DETROIT — The Michigan chapter of the Council on American-Islamic Relations (CAIR-MI) filed a lawsuit on Thursday on behalf of several Muslims who are challenging their placement on the government’s Terrorist Screening Database, “without due process.”
The lawsuit was announced at the Theodore Levin Federal Courthouse in Detroit, where the case was filed.
“The federal government has unjustly and disproportionately targeted American Muslims by routinely adding their names to the Terrorist Screening Database without affording them their rights to due process,” CAIR-MI staff attorney Lena Masri said in a statement. “The lawsuit will challenge the government’s broad and unchecked power to secretly label individuals as ‘known or suspected terrorists’ without concrete facts, but based on only a vague standard of ‘reasonable suspicion.'”
There are five plaintiffs named in the lawsuit.
The lawsuit demands that the court declare the watch list unconstitutional; acknowledge that the rights of American Muslims on the list were violated and require the federal government to provide notice and a meaningful opportunity for individuals on the list to defend themselves.
“This lawsuit is an expression of anger grounded in law. Our federal government is imposing an injustice of historic proportions upon the Americans who have filed this action, as well as thousands of others,” reads the lawsuit complaint. “Through extra‐judicial and secret means, the federal government is ensnaring individuals into an invisible web of consequences that are imposed indefinitely and without recourse as a result of the shockingly large federal watch lists that now include hundreds of thousands of individuals.”
The terrorist watch list made international headlines last week after a leaked document revealed that 40 percent of the people on the list had no connection to terrorism. The report also claimed that Dearborn has the second highest number of “known or suspected terrorists” after New York City.

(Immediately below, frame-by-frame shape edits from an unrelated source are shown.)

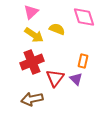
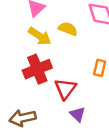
purple triangle: (76, 79) -> (78, 114), moved
brown arrow: (32, 99) -> (23, 118), moved

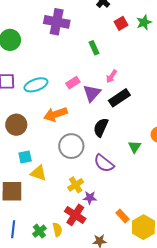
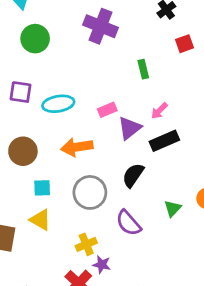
cyan square: (25, 157) -> (42, 188), moved

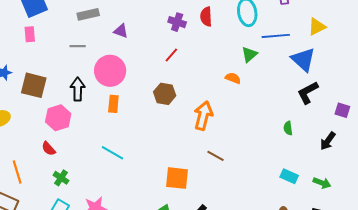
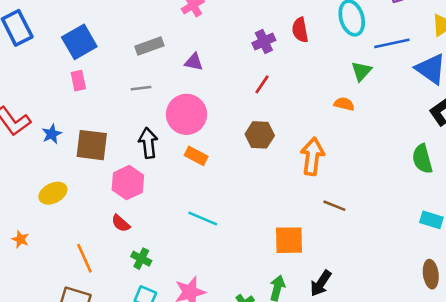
purple cross: (177, 22) -> (264, 42), turned -36
orange rectangle: (113, 104) -> (196, 156), turned -60
green semicircle: (288, 128) -> (422, 159), size x1.6

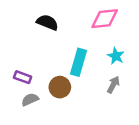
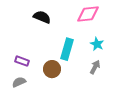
gray semicircle: (30, 100) -> (19, 82), moved

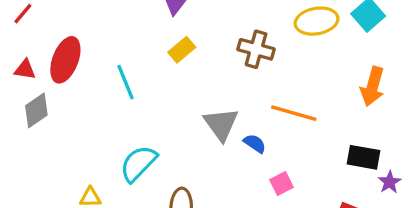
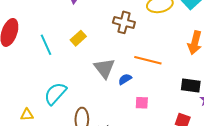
yellow rectangle: (182, 50) -> (78, 38), moved
blue semicircle: (255, 143) -> (125, 79), turned -64
pink square: (281, 183) -> (142, 103), turned 32

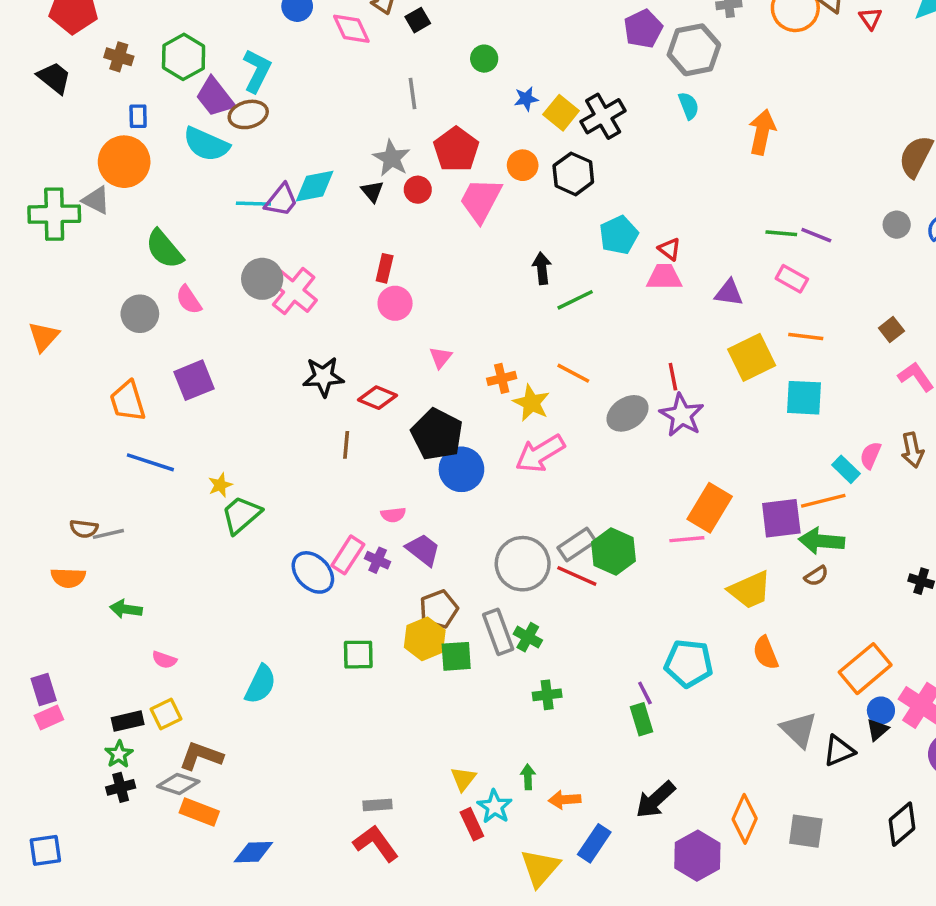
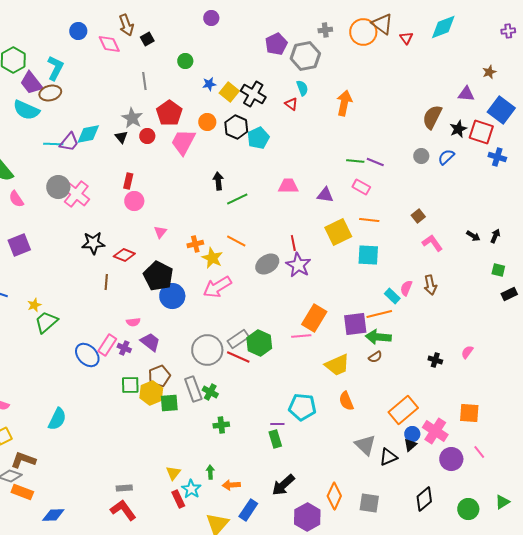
black cross: (603, 116) -> (253, 94), turned -30
cyan pentagon: (619, 235) -> (258, 138), moved
red triangle: (669, 249) -> (291, 104), moved
green square: (358, 655) -> (130, 385), moved
purple line: (645, 693) -> (277, 424), turned -64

Several civil rights organizations, including The Arab-American Civil Rights League (ACRL), American‑Arab Anti‑Discrimination Committee (ADC) and CAIR-MI, held a press conference in front of Dearborn City Hall on Friday, Aug. 8, to denounce the report and refute its findings about Dearborn.
Barbara McQuade, U.S. attorney for the Eastern District of Michigan, joined the conference and defended the Dearborn community.
“To the people of Dearborn, I say to you: I stand with you,” McQuade said. “I’m here to serve you, to work with you, to protect you. To the people outside of Dearborn, I’m here to tell you that we should all be so lucky to have neighbors like the great neighbors in Dearborn.”
She added that nobody from Dearborn has ever been convicted of committing acts of terrorism. She questioned the authenticity of the document.
“Of the alleged document, I am skeptical of the accuracy and very skeptical of those numbers,” McQuade said.
Speaking to The Arab American News, community activist Suehaila Amen slammed Dearborn officials for remaining silent about the report.
“The report is not only against Arab Americans but Dearborn as a whole,” Amen said. “We have 96,000 people in Dearborn. With the disproportionate numbers compared to cities like Houston and Chicago, that means everyone in Dearborn could have ties in some capacity to terrorism, which is absolutely absurd.”
She urged city officials to speak out against the report.
“The silence of our elected officials is not helping, especially when the media is running wild with the story,” she said. “If you don’t defend your constituents and stand up against these types of claims that are made to incite fear, then you are contributing to this climate of fear.”